- Reign: 480–502 CE
- Predecessor: Sharhabil Yakkuf
- Successor: Marthad'ilan Yu'nim
- Died: c. 502 Yemen
- Issue: Marthad'ilan Yu'nim

Names
- Lakhni'ah ibn Sharhabil Yakkuf al-Himyari
- Father: Sharhabil Yakkuf
- Religion: Judaism

= Lakhni'ah Yanuf =

Lakhni'ah Yanuf al-Himyari (Arabic: لحيعة ينوف الحميري) was a Himyarite prince who lived in the late fifth century. He first entered leadership as part of a co-regency with his father, Sharhabil Yakkuf, and his two brothers, Abu Shamir Nawaf and Ma'dikarib Yun'im.
== Reign ==
Lakhni'ah Yanuf, the son of Sharhabil Yakkuf, shared the royal title King of Saba', Dhu Raydan, Hadramawt, Yamnat and their Arabs, on Tawdum and Tihamat with his father and two brothers, Abu Shamir Nawaf and Ma'dikarib Yun'im. Eventually, the name of Abu Shamir Nawaf disappears from the royal title, leaving only Lakhni'ah Yanuf and Ma'dikarib Yun'im; the former is given more precedence over the other hence making him the legal heir of the throne. The last inscription mentioning Lakhni'ah Yanuf is dated to 502 CE and does not mention him as a king, implying that he is retired from leadership.

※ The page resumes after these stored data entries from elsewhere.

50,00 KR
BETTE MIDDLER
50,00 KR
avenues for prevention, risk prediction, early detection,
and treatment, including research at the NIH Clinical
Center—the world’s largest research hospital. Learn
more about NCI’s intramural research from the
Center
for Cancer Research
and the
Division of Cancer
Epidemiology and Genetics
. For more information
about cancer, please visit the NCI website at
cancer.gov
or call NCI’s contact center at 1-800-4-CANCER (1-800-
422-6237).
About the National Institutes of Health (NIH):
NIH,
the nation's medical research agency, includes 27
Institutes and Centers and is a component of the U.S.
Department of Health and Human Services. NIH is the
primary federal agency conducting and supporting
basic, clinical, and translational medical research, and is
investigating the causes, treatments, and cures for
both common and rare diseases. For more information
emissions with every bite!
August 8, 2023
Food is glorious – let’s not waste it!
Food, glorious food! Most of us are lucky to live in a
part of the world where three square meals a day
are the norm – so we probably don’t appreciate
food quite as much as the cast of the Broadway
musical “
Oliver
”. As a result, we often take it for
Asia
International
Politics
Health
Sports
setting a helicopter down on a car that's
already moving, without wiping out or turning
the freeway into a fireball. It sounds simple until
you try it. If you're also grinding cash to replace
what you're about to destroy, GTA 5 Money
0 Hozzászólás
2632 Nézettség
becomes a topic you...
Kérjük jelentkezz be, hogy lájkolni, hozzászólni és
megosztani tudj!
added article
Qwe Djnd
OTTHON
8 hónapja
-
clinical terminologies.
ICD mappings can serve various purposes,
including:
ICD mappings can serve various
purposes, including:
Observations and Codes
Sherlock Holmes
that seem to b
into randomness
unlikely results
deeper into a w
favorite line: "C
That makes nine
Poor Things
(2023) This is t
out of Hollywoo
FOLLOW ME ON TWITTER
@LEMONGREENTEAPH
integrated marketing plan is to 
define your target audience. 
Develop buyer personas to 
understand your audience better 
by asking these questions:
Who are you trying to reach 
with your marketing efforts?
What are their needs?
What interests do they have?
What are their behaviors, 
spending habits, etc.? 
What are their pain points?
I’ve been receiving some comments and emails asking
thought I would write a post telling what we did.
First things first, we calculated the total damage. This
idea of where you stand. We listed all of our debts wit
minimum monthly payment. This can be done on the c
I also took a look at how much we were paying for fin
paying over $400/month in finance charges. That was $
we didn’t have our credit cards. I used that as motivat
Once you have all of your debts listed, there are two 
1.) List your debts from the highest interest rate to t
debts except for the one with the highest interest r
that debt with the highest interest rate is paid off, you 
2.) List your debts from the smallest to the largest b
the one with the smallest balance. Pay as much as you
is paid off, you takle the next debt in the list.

Lakhni'ah Yanuf is the second ruler in Sharhabil Yakkuf's dynasty. He would eventually be succeeded by his son, Marthad'ilan Yu'nim.

== Military campaigns ==
In the year 474 CE, alongside his father and two brothers, Lakhni'ah Yanuf participated in a campaign against rebellious Arab tribes which included branches of the Tayy and Abd al-Qays, as well as a double attack against the Lakhmid king 'Amr ibn al-Aswad. Four hundred camels were taken from the rebellious tribes as war booty.